What to produce.
Give again, exactly as written, the lines of the records below from the line with "dan bernegara untuk" to the line with "موجة تعاطف واسعة مع الجدة في معركتها". Both end lines count; pictures do not.

(Saved entries)
□ □ □ □ □ □ □
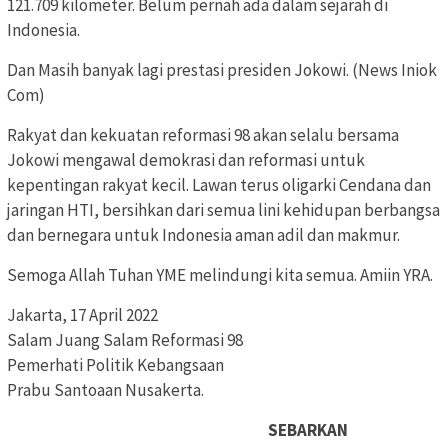
121.709 kilometer. Belum pernah ada dalam sejarah di
Indonesia.
Dan Masih banyak lagi prestasi presiden Jokowi. (News Iniok
Com)
Rakyat dan kekuatan reformasi 98 akan selalu bersama
Jokowi mengawal demokrasi dan reformasi untuk
kepentingan rakyat kecil. Lawan terus oligarki Cendana dan
jaringan HTI, bersihkan dari semua lini kehidupan berbangsa
dan bernegara untuk Indonesia aman adil dan makmur.
Semoga Allah Tuhan YME melindungi kita semua. Amiin YRA.
Jakarta, 17 April 2022
Salam Juang Salam Reformasi 98
Pemerhati Politik Kebangsaan
Prabu Santoaan Nusakerta.
SEBARKAN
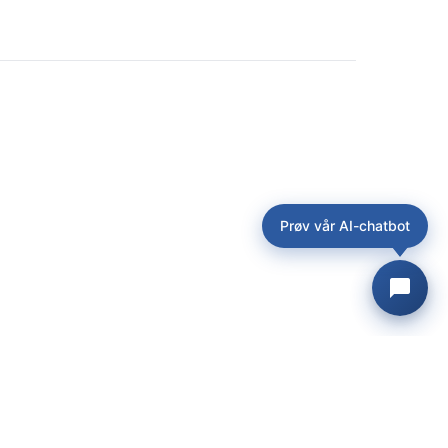
Prøv vår AI-chatbot
© 2026 Bits AS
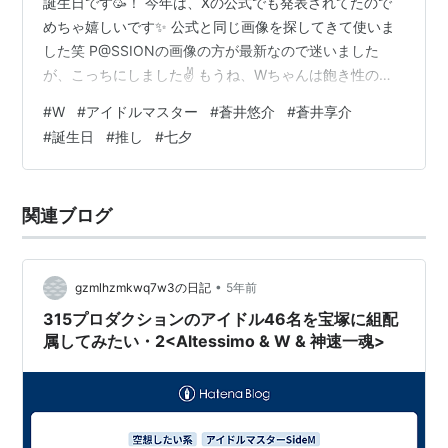
誕生日です🥳！ 今年は、Xの公式でも発表されてたので
めちゃ嬉しいです✨ 公式と同じ画像を探してきて使いま
した笑 P@SSIONの画像の方が最新なので迷いました
が、こっちにしました✌️ もうね、Wちゃんは飽き性の私
がずーっと推し続けてるアイドルなので大好き💕 無邪気
#
W
#
アイドルマスター
#
蒼井悠介
#
蒼井享介
な悠介もクールな享介も、、、大好き…🫶 これからも、
#
誕生日
#
推し
#
七夕
推し続けさせてね🙏😉 本当に、誕生日おめでとう🎉悠
介！享介！ ファンの人が作ったWの誕生日動画あった！
https://youtu.be/LIk1BprK8Wc?
関連ブログ
si=3lHdLQp_TDRMWVtP 後、今日は七夕🎋だった笑 え
っ…
•
gzmlhzmkwq7w3の日記
5年前
315プロダクションのアイドル46名を宝塚に組配
属してみたい・2<Altessimo & W & 神速一魂>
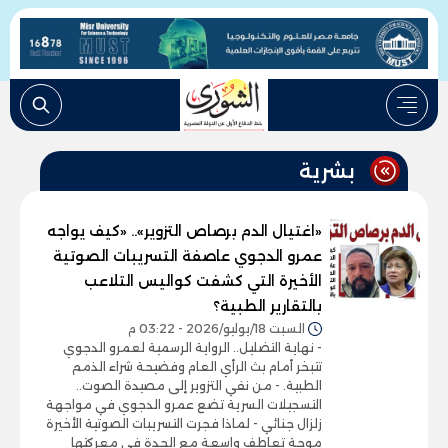
بشرية
«اغتيال الدم برصاص التزوير».. «كيف يواجه
عمرو الدجوي عاصفة التسريبات الصوتية
الأخيرة التي كشفت كواليس التلاعب
بالتقارير الطبية؟
السبت 18/يوليو/2026 - 03:22 م
- نهاية التضليل.. الرواية الرسمية لعمرو الدجوي
تتبخر أمام بث الرأي العام وفضيحة شراء الذمم
الطبية. - من نفي التزوير إلى مصيدة الصوت..
التسجيلات السرية تضع عمرو الدجوي في مواجهة
زلزال جنائي - لماذا فجرت التسريبات الصوتية الأخيرة
موجة تعاطف واسعة مع الجدة في معركتها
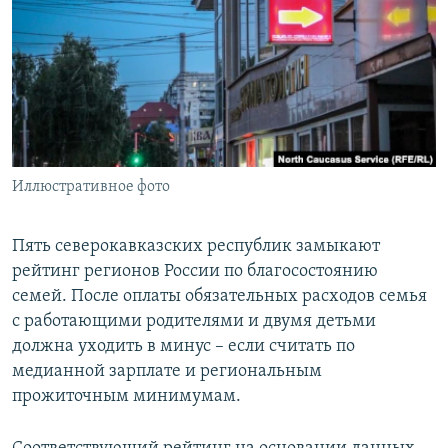
РАСПИСАНИЕ ВЕЩАНИЯ
ПОДПИШИТЕСЬ НА РАССЫЛКУ
СОЦИАЛЬНЫЕ СЕТИ
Иллюстративное фото
Все сайты РСЕ/РС
Пять северокавказских республик замыкают
рейтинг регионов России по благосостоянию
семей. После оплаты обязательных расходов семья
с работающими родителями и двумя детьми
должна уходить в минус – если считать по
медианной зарплате и региональным
прожиточным минимумам.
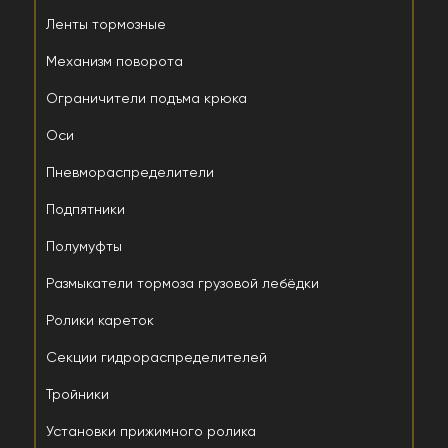
Ленты тормозные
Механизм поворота
Ограничители подъма крюка
Оси
Пневмораспределители
Подпятники
Полумуфты
Размыкатели тормоза грузовой лебёдки
Ролики кареток
Секции гидрораспределителей
Тройники
Установки прижимного ролика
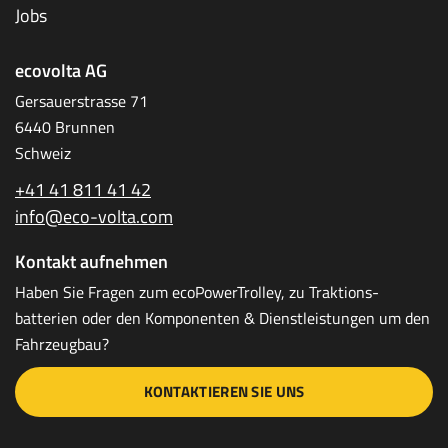
Jobs
ecovolta AG
Gersauerstrasse 71
6440 Brunnen
Schweiz
+41 41 811 41 42
info@eco-volta.com
Kontakt aufnehmen
Haben Sie Fragen zum ecoPower­Trolley, zu Traktions­
batterien oder den Komponenten & Dienstleistungen um den
Fahrzeugbau?
KONTAKTIEREN SIE UNS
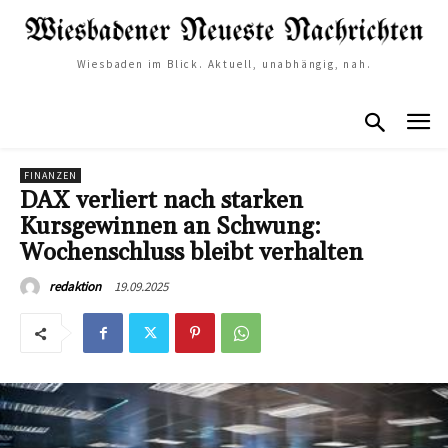
Wiesbaden im Blick. Aktuell, unabhängig, nah.
FINANZEN
DAX verliert nach starken
Kursgewinnen an Schwung:
Wochenschluss bleibt verhalten
19.09.2025
redaktion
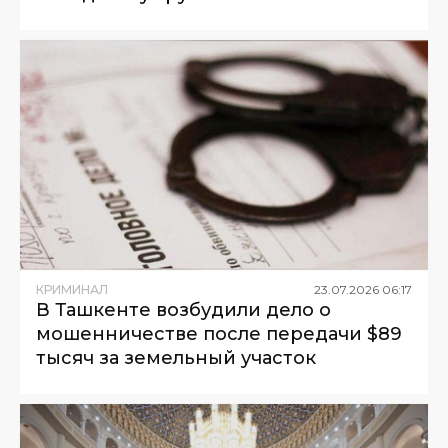
КРИМИНАЛ
23
.
07
.
2026
06
:
17
В Ташкенте возбудили дело о
мошенничестве после передачи $89
тысяч за земельный участок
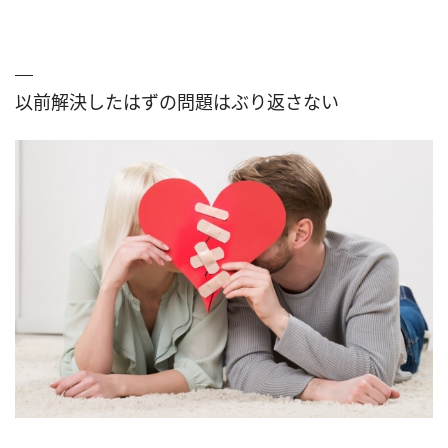
以前解決したはずの問題はぶり返さない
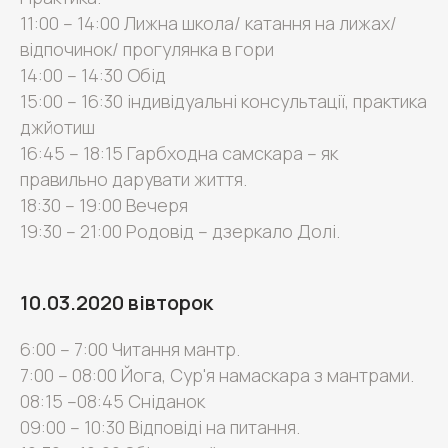
11:00 – 14:00 Лижна школа/ катання на лижах/
відпочинок/ прогулянка в гори
14:00 – 14:30 Обід
15:00 – 16:30 індивідуальні консультації, практика
джйотиш
16:45 – 18:15 Гарбходна самскара – як
правильно дарувати життя.
18:30 – 19:00 Вечеря
19:30 – 21:00 Родовід – дзеркало Долі.
10.03.2020 вівторок
6:00 – 7:00 Читання мантр.
7:00 – 08:00 Йога, Сур'я намаскара з мантрами.
08:15 –08:45 Сніданок
09:00 – 10:30 Відповіді на питання.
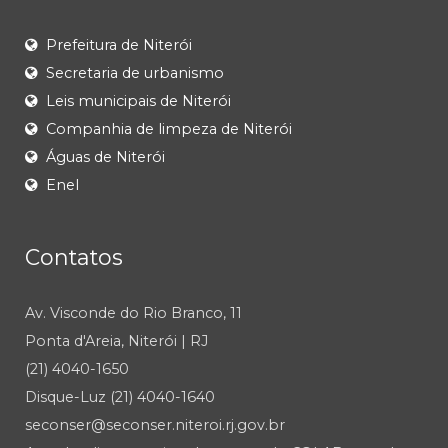
Prefeitura de Niterói
Secretaria de urbanismo
Leis municipais de Niterói
Companhia de limpeza de Niterói
Águas de Niterói
Enel
Contatos
Av. Visconde do Rio Branco, 11
Ponta d'Areia, Niterói | RJ
(21) 4040-1650
Disque-Luz (21) 4040-1640
seconser@seconser.niteroi.rj.gov.br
□ □ □ □ □ □ □
The answer.
dan bernegara untuk Indonesia aman adil dan makmur.
Semoga Allah Tuhan YME melindungi kita semua. Amiin YRA.
Jakarta, 17 April 2022
Salam Juang Salam Reformasi 98
Pemerhati Politik Kebangsaan
Prabu Santoaan Nusakerta.
SEBARKAN
Prøv vår AI-chatbot
© 2026 Bits AS
誕生日です🥳！ 今年は、Xの公式でも発表されてたので
めちゃ嬉しいです✨ 公式と同じ画像を探してきて使いま
した笑 P@SSIONの画像の方が最新なので迷いました
が、こっちにしました✌️ もうね、Wちゃんは飽き性の私
がずーっと推し続けてるアイドルなので大好き💕 無邪気
#
W
#
アイドルマスター
#
蒼井悠介
#
蒼井享介
な悠介もクールな享介も、、、大好き…🫶 これからも、
#
誕生日
#
推し
#
七夕
推し続けさせてね🙏😉 本当に、誕生日おめでとう🎉悠
介！享介！ ファンの人が作ったWの誕生日動画あった！
https://youtu.be/LIk1BprK8Wc?
関連ブログ
si=3lHdLQp_TDRMWVtP 後、今日は七夕🎋だった笑 え
っ…
•
gzmlhzmkwq7w3の日記
5年前
315プロダクションのアイドル46名を宝塚に組配
属してみたい・2<Altessimo & W & 神速一魂>
بشرية
«اغتيال الدم برصاص التزوير».. «كيف يواجه
عمرو الدجوي عاصفة التسريبات الصوتية
الأخيرة التي كشفت كواليس التلاعب
بالتقارير الطبية؟
السبت 18/يوليو/2026 - 03:22 م
- نهاية التضليل.. الرواية الرسمية لعمرو الدجوي
تتبخر أمام بث الرأي العام وفضيحة شراء الذمم
الطبية. - من نفي التزوير إلى مصيدة الصوت..
التسجيلات السرية تضع عمرو الدجوي في مواجهة
زلزال جنائي - لماذا فجرت التسريبات الصوتية الأخيرة
موجة تعاطف واسعة مع الجدة في معركتها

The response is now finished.